Sombre Thoughts in San Francisco
by Stephen Schwartz
The Armenian national flag is a sombre affair, a horizontal tricolour of red, blue, and orange. It reminds one of sunset over a long, dusty road; of ancient rivers, of blood. When Soviet president Mikhail Gorbachev arrived in San Francisco the evening of June 3, 1990, he was greeted by dozens of Armenian banners waving in the foggy dark. Outraged by the killing of nationalist militants in Soviet Armenia, California's half-million Armenian community – the largest in the Armenian diaspora – turned out a large delegation to protest the president's visit.
California governor George Deukmejian, an Armenian as well as a conservative Republican with considerable support from the local business community, was waiting at the Soviet consular residence to greet Gorbachev – and to bring up the economic boycott that has been declared by the Soviet government against Armenia. It was there, with Deukmejian waiting on the pavement, that Gorbachev made the second major blunder of his trip. Pleading lack of time, he left Deukmejian in the courtyard, although presenting the California governor with a medal for aid to the Armenian earthquake victims.
The next day, once again, a substantial encounter with Deukmejian was avoided. As Gorbachev arrived at San Francisco's Fairmont Hotel for an afternoon banquet, his limousine entered the parking lot, where the gate swung shut just ahead of Deukmejian's vehicle.
The latter snub, in which a visiting Soviet dignitary humiliated the governor of an American state on the latter's own ground, seemed to sum up the dominant style of Soviet politics over many decades, even under Gorbachev.
As noted, however, these were not the first such missteps. An error of much greater importance came during his press conference just days before in Washington, when Gorbachev declared his government might block further emigration of Jews unless the U.S. were to pressure Israel to ensure they would not be settled in the occupied territories. In the U.S., where Jewish opinion is so influential, this was a statement of no small consequences. It was reported some time later that Soviet foreign minister Eduard Shevardnadze had assured U.S. secretary of state James Baker that no disruption in orderly emigration should be anticipated.
The 150 or so American business leaders who gathered at a banquet in San Francisco to welcome the Soviet president were wary. Gorbachev urged those present to commit early to investment in the U.S.S.R., arguing that those who acted boldly would reap profits. "Those who cooperate with us now will see many more opportunities for further cooperation, but those who stay on the sidelines will remain there – and I think that will be fair," Gorbachev declared.

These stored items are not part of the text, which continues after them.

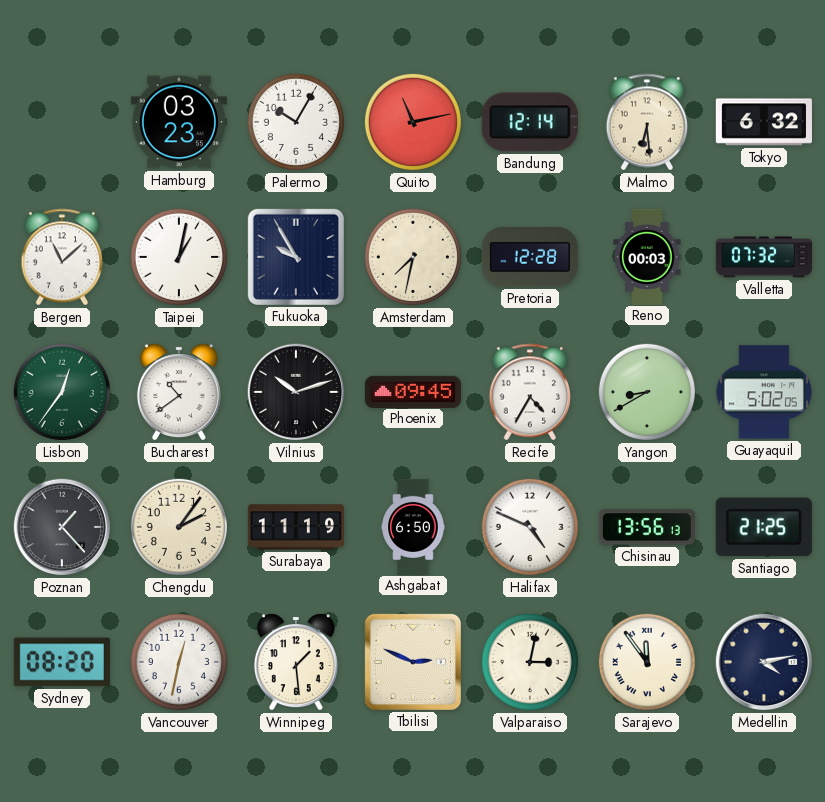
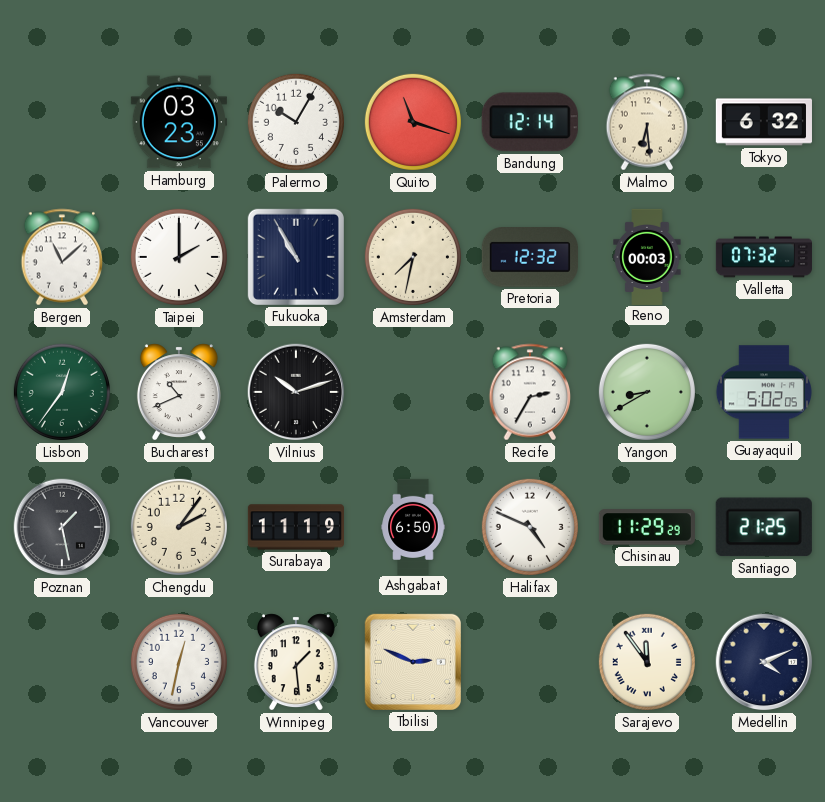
Quito: 11:13 -> 11:18
Taipei: 1:02 -> 2:00
Fukuoka: 9:55 -> 10:55
Pretoria: 12:28 -> 12:32
Bucharest: 10:39 -> 10:41
Phoenix: 09:45 -> none
Recife: 4:35 -> 2:35
Poznan: 1:23 -> 1:28
Chisinau: 13:56 -> 11:29
Sydney: 08:20 -> none
Valparaiso: 3:02 -> none
Medellin: 4:13 -> 4:11
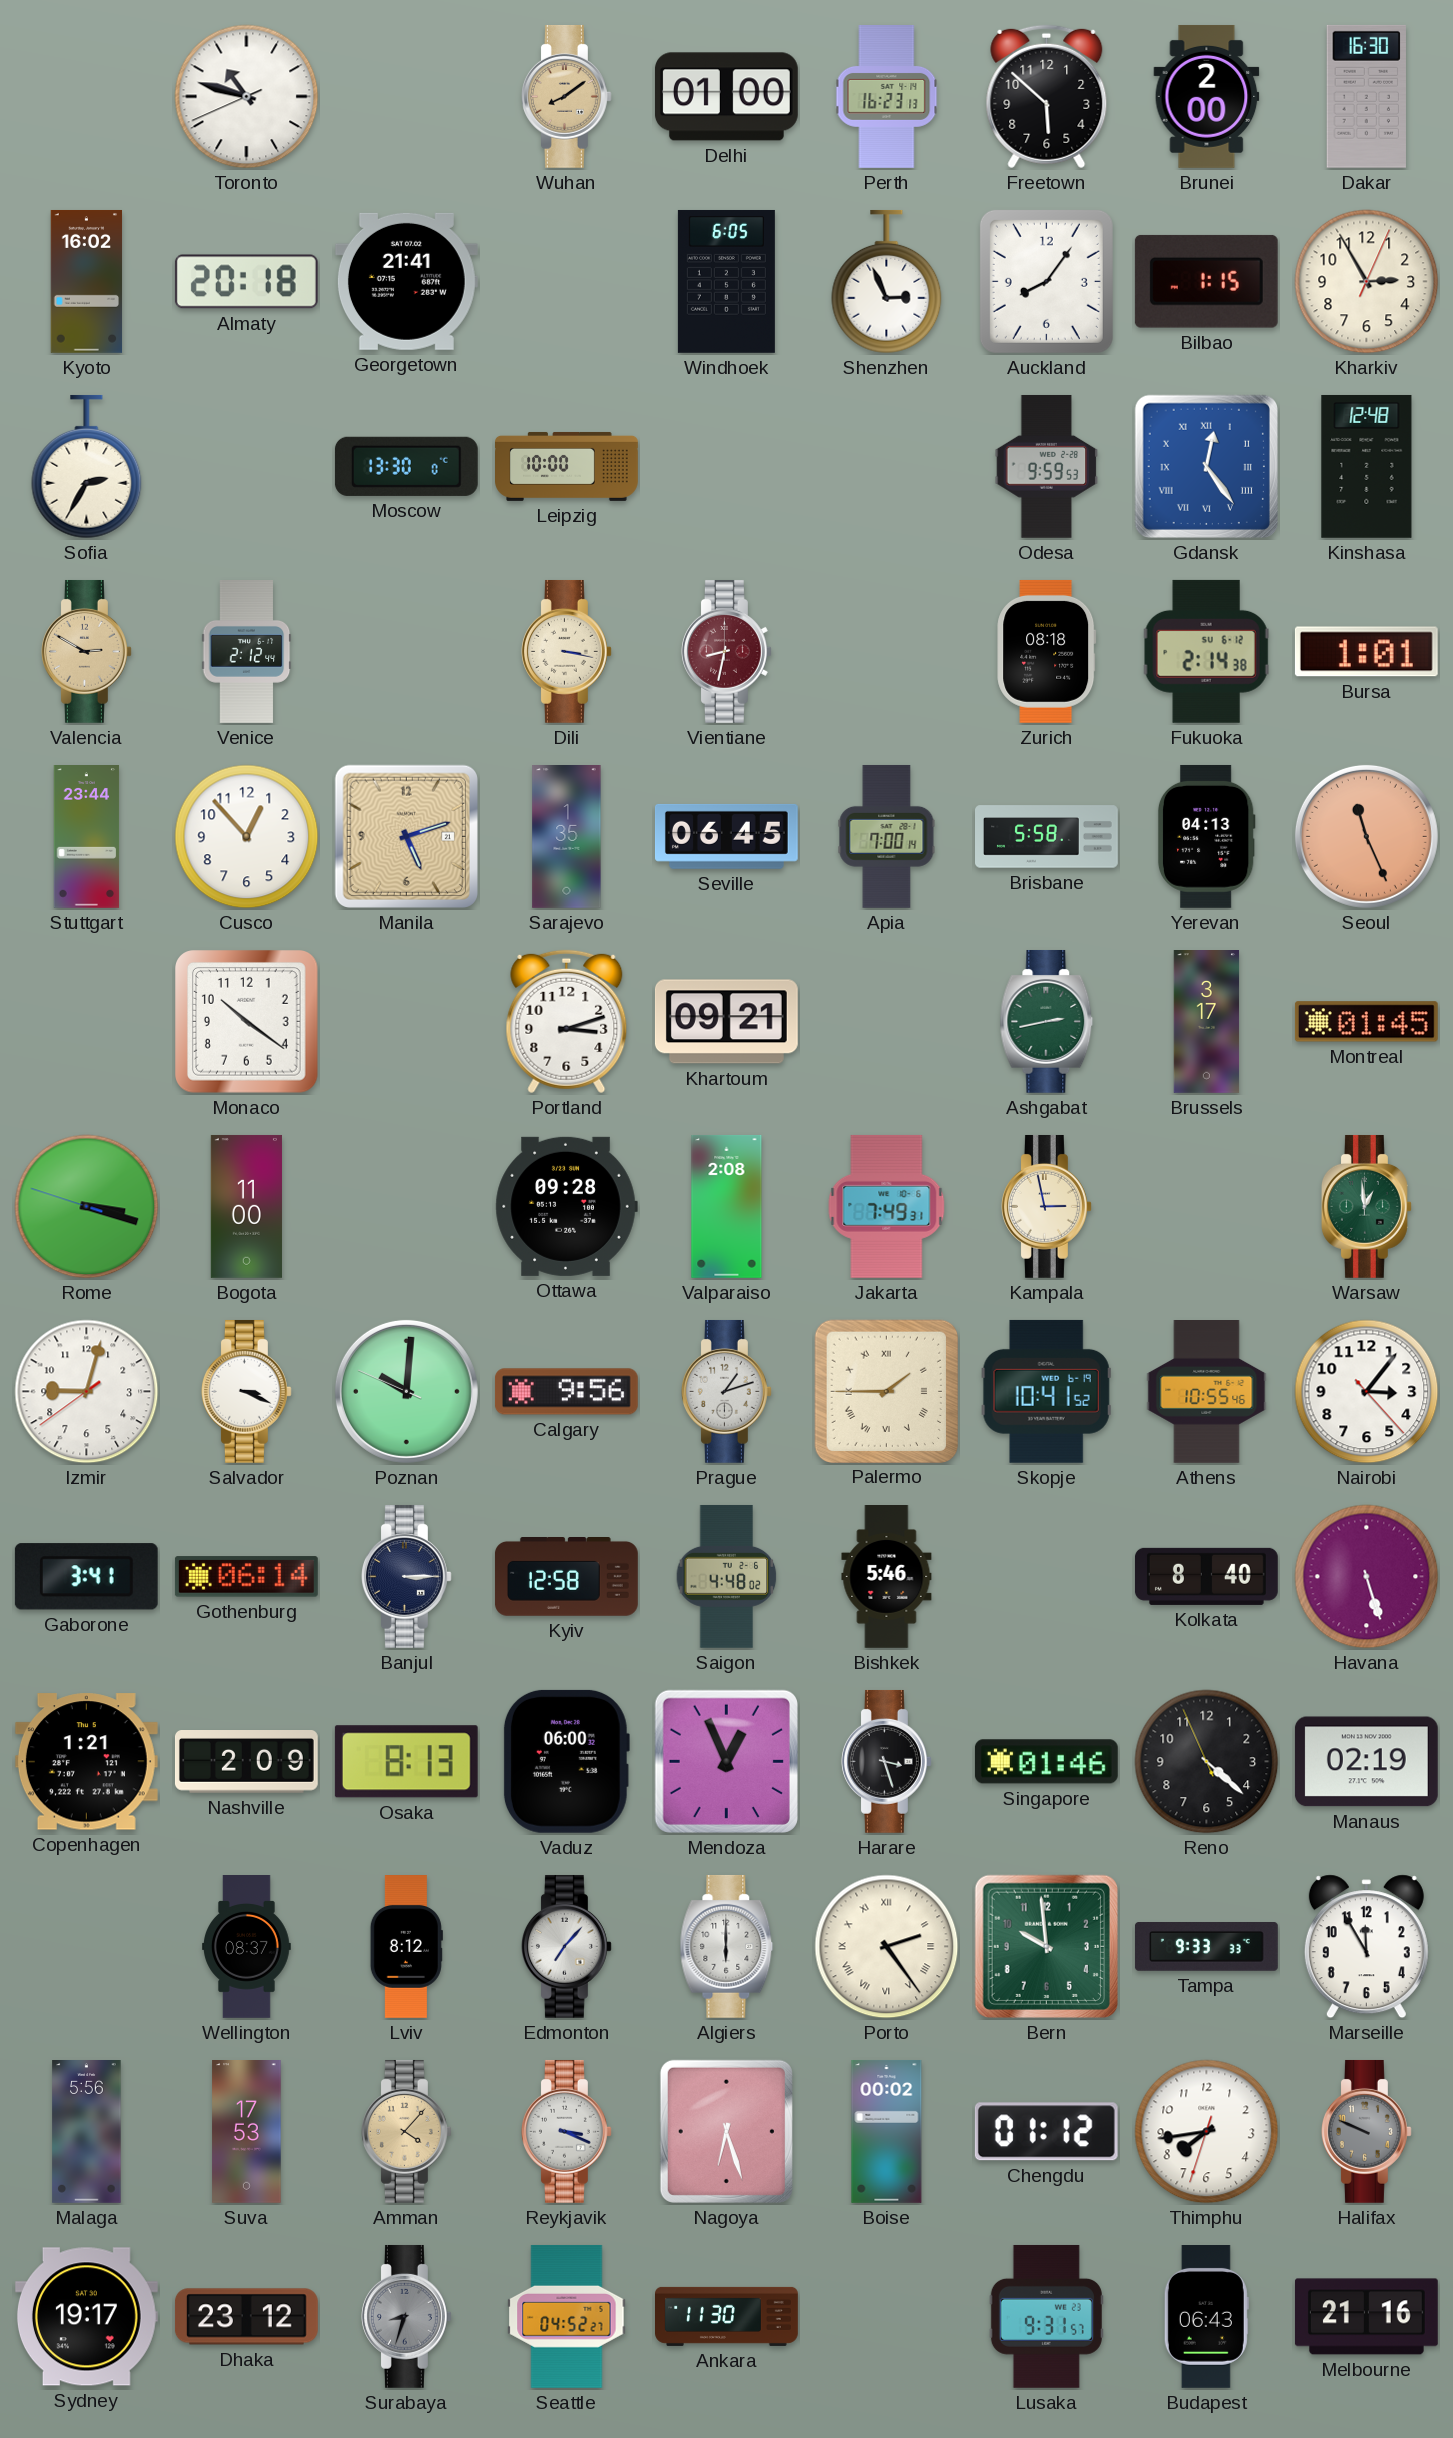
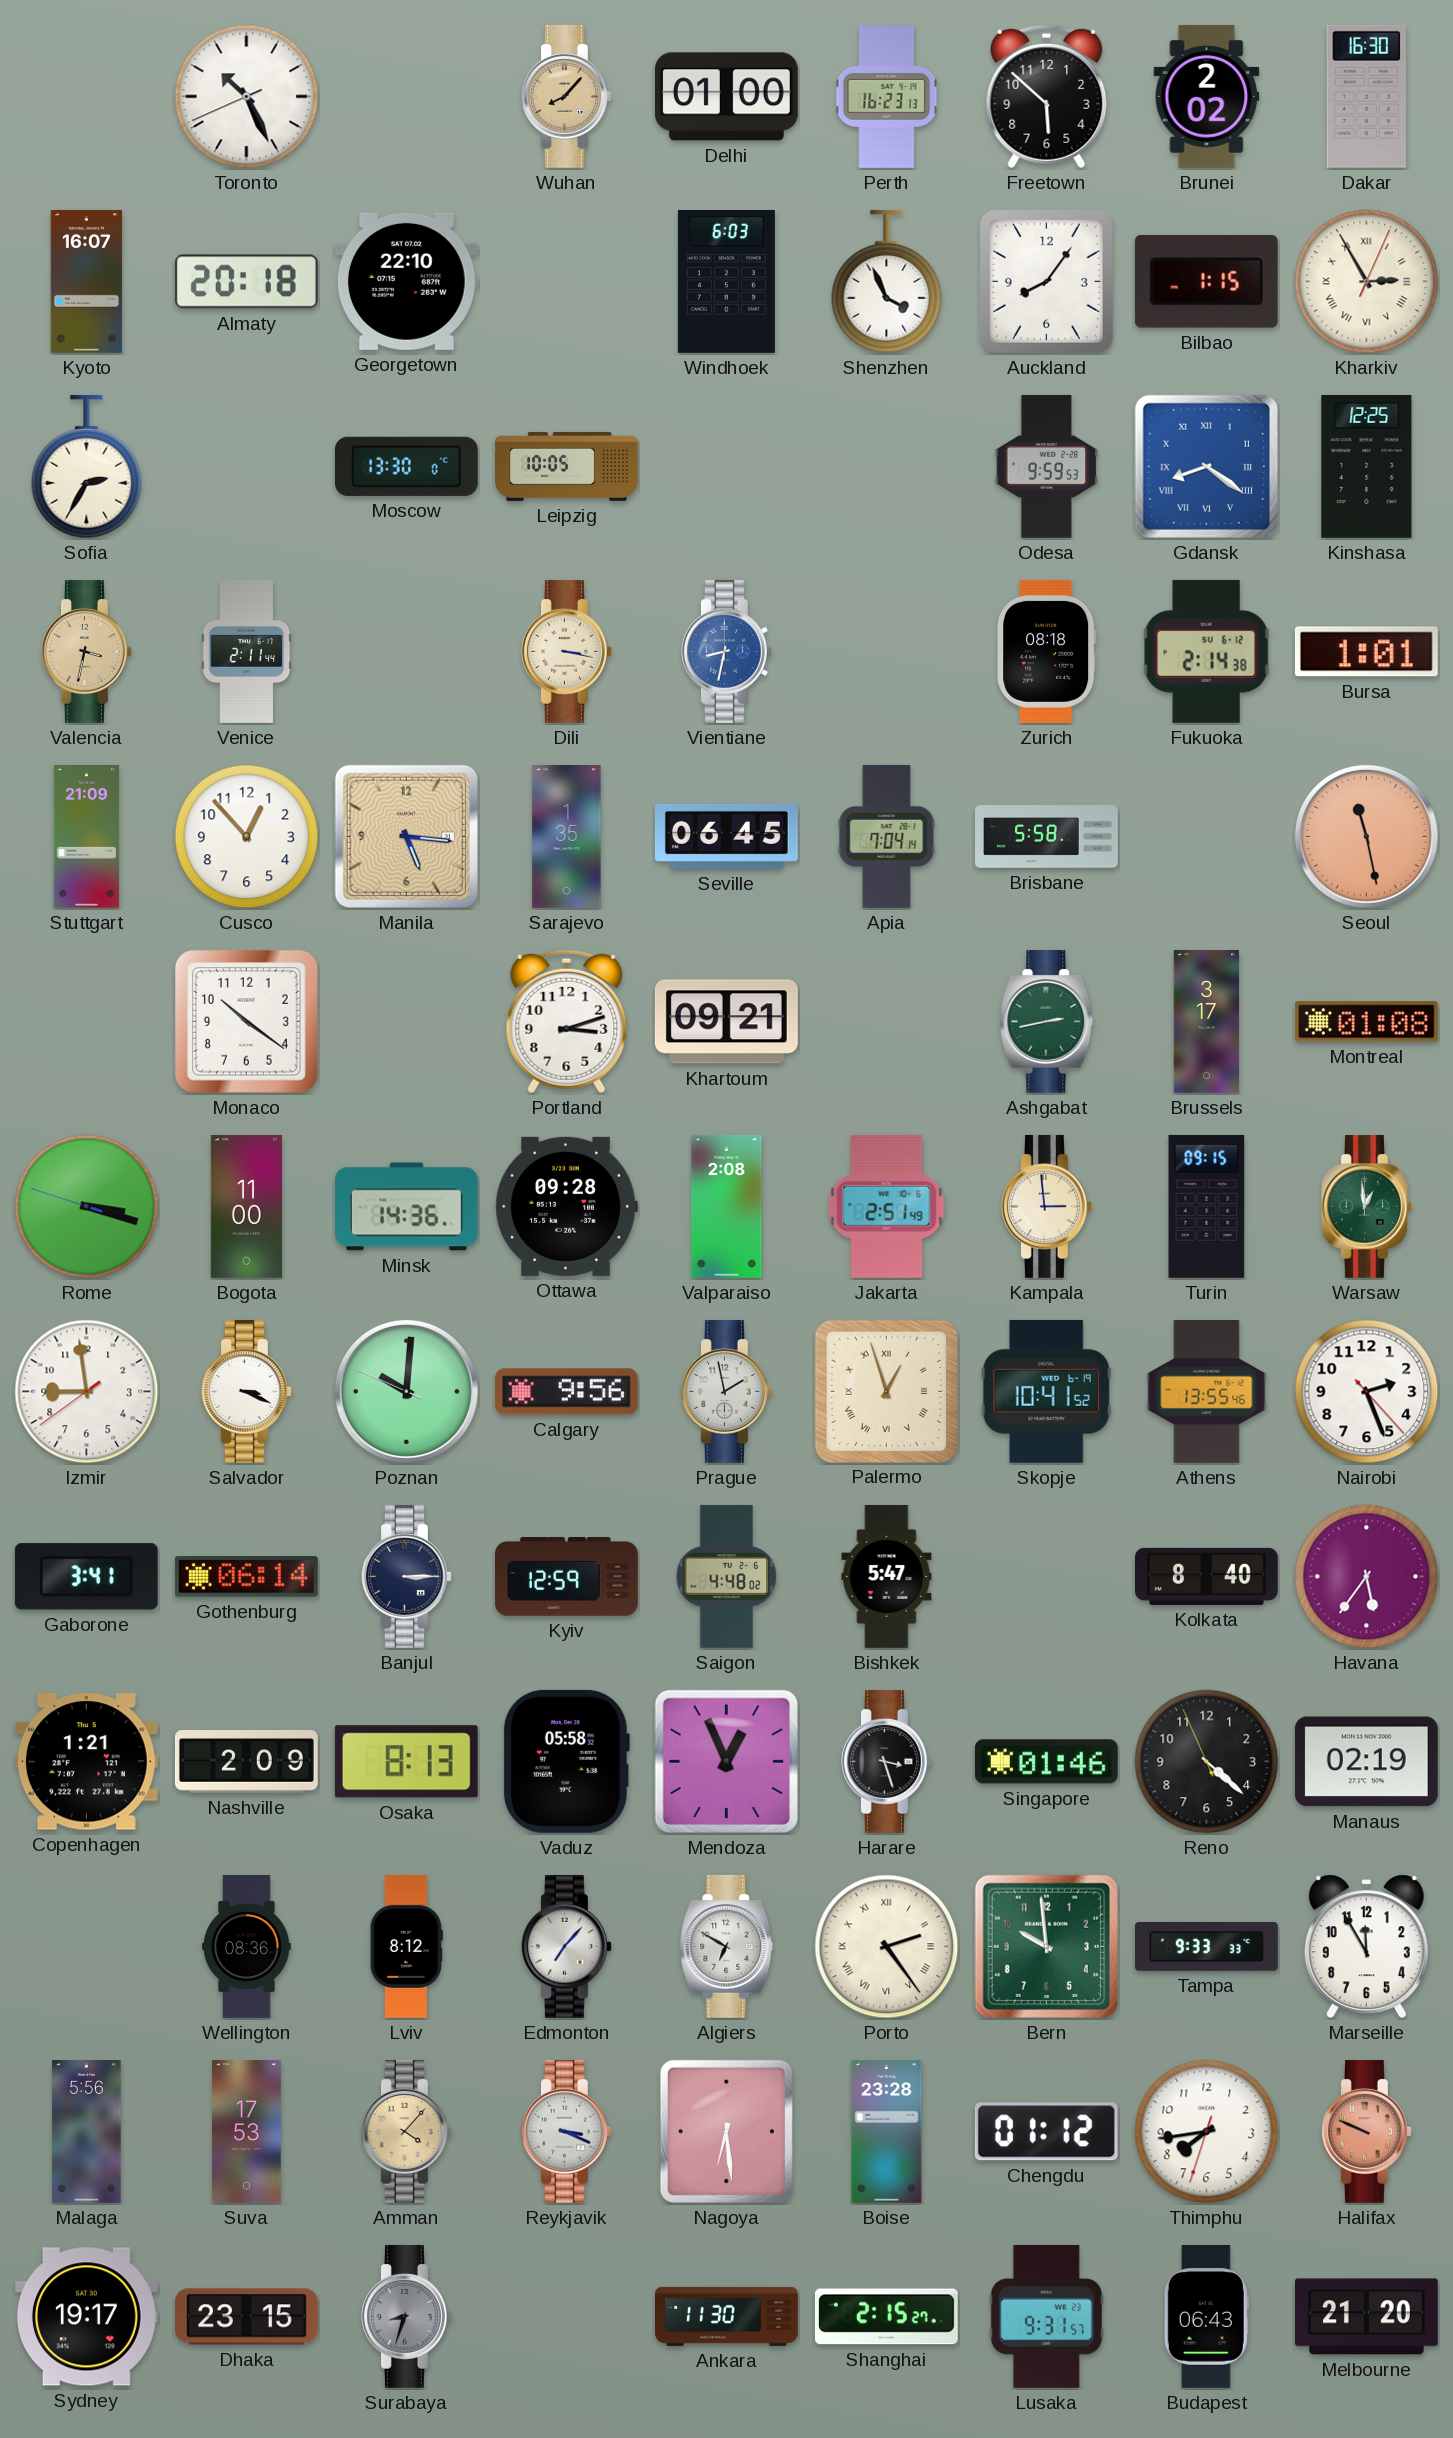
Toronto: 10:47 -> 10:25
Wuhan: 8:09 -> 8:07
Brunei: 2:00 -> 2:02
Kyoto: 16:02 -> 16:07
Georgetown: 21:41 -> 22:10
Windhoek: 6:05 -> 6:03
Shenzhen: 2:56 -> 3:56
Kharkiv numerals: Arabic -> Roman
Leipzig: 10:00 -> 10:05
Gdansk: 12:24 -> 8:21
Kinshasa: 12:48 -> 12:25
Valencia: 2:50 -> 3:32
Venice: 2:12 -> 2:11
Vientiane dial: burgundy -> blue
Stuttgart: 23:44 -> 21:09
Manila: 5:12 -> 5:16
Apia: 7:00 -> 7:04
Yerevan: 04:13 -> none
Seoul: 11:26 -> 11:28
Montreal: 01:45 -> 01:08
Minsk: none -> 14:36
Jakarta: 7:49 -> 2:51
Kampala: 2:58 -> 2:59
Turin: none -> 09:15
Izmir: 9:02 -> 8:58
Prague: 1:12 -> 1:58
Palermo: 1:45 -> 12:57
Athens: 10:55 -> 13:55
Nairobi: 3:06 -> 2:26
Kyiv: 12:58 -> 12:59
Bishkek: 5:46 -> 5:47
Havana: 5:27 -> 5:36
Vaduz: 06:00 -> 05:58
Wellington: 08:37 -> 08:36
Algiers: 6:00 -> 6:50
Nagoya: 6:27 -> 6:29
Boise: 00:02 -> 23:28
Halifax dial: grey -> salmon
Dhaka: 23:12 -> 23:15
Seattle: 04:52 -> none
Shanghai: none -> 2:15
Melbourne: 21:16 -> 21:20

He insisted, "we are now watching – watching those who are risking something and who are willing to cooperate at this time and watching those who stand on the sidelines." He promised that rouble convertibility, a major problem for Western business, would soon be introduced, but offered no details.
Business people at the luncheon applauded Gorbachev, but most said they had come more out of a desire to show hospitality than out of interest in the Soviet economy. "This is an event, not a relationship builder," commented one executive. Another said, "Our attendance is just a civic expression of welcome." Indeed, the whole visit seemed to have provided little more than an opportunity for an orgy of Californian narcissism.
If there was anything for Gorbachev to celebrate in his San Francisco visit, it was his meeting with Roh Tae Woo, president of South Korea. The contact represented an undeniable breakthrough in Soviet Pacific relations. Gorbachev alluded to the importance of this event by quoting the 19th century Russian liberal Aleksandr Herzen, who described the Pacific Basin as a "future Mediterranean."
Such comments were appropriate, for the Roh meeting curiously skewed Gorbachev's performance at this summit. In the final reckoning of things, he accomplished more on his side trip to the U.S. West Coast than in his talks with president George Bush.
But Gorbachev might have been better served had he recalled another quote from Herzen. The following comment appears in the 1855 work From the Other Shore:
"The revolution of Peter the Great replaced the obsolete squirearchy of Russia – with a European bureaucracy; everything that could be copied from the Swedish and German laws, everything that could be taken over from the free municipalities of Holland into our half communal, half absolutist country, was taken over. But the unwritten, the moral check on power, the instinctive recognition of the rights of man, of the rights of thought, of truth, could not be and were not imported."